Netflix recently open-sourced its in-house data science tool Metaflow. Here are my thoughts:
I’m excited. Look at all this value
Versioning as a first class citizen, right out of the box.
So many times I’ve needed to reproduce a result from the past for verification purposes. But it may surprise the average reader how many of the components are ephemeral: git commits, package version mismatches, and sometimes data sources sensitive to the second.
The Metaflow client looks fantastic for accessing artifacts and results from a previous run. Want to compare the model trained with new data vs the previous model? No problem. Want to serve your results with a lightweight endpoint? That should work.
I have some reservations about the tight integration with AWS but I’ll get to that later.
They get so many things right
Look at this perfect figure included in their release blog:
This aligns with my experience both as an engineer and doing data science work myself.
And these problems are not easy to address.
A data scientist really doesn’t care if data comes from Hive, Cassandra or some god-forsaken csv. But each of these sources has very real and very important costs in terms of size, performance, security and volatility.
Compute resources? “We ran a job once that required a 128gb stack size, so we run everything with 128gb now”. Because we don’t care about the stack size, we care about the job running.
Job scheduler? “I’m using a 2-year old version of pandas because I don’t understand the Java errors I get when running pyspark with the latest version.”
The latest version is the only version.
So where does Metaflow fit in?
As mentioned earlier, I do have some reservations about Metaflow’s tight integration with AWS.
If you are already on AWS, then no problem. Metaflow has put in a lot of engineering to make S3 data transfer fast. And the integration with AWS batch looks fantastic - with a few decorators you can size individual components as necessary.
But if you are on Azure, GCP or even on-prim, you won’t be able to take advantage of these features. But you can still take advantage of Metaflow’s other useful features.

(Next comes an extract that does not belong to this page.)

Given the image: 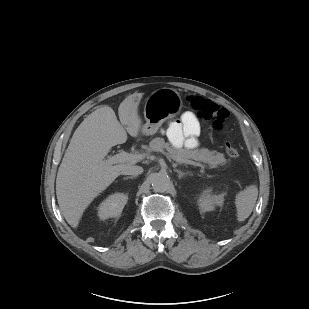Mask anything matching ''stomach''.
Masks as SVG:
<instances>
[{"instance_id":"stomach-1","label":"stomach","mask_w":309,"mask_h":309,"mask_svg":"<svg viewBox=\"0 0 309 309\" xmlns=\"http://www.w3.org/2000/svg\"><path fill=\"white\" fill-rule=\"evenodd\" d=\"M180 94L172 88H160L153 91L146 99L144 117L146 123L141 131L144 135H153L168 119L174 118L182 108Z\"/></svg>"}]
</instances>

Metaflow is a new product in a field of growing data science orchestration products. Other examples might be Apache’s Airflow or Kubeflow from Google. Metaflow seems to be more developer friendly than the others, but lacks some of the redundancy features of airflow or the requirements rigor of kubeflow. As a developer, I think it’s a great trade-off.
All of these products (including metaflow) will work on any cloud service provider (or on-prem), and one could potentially combine components - for example using metaflow within kubeflow containers.
The future's looking brighter and brighter with these products bringing rigorous engineering to the growing field of data science.
I’m excited to use Metaflow in combination with other packages to create repeatable, versioned data flows.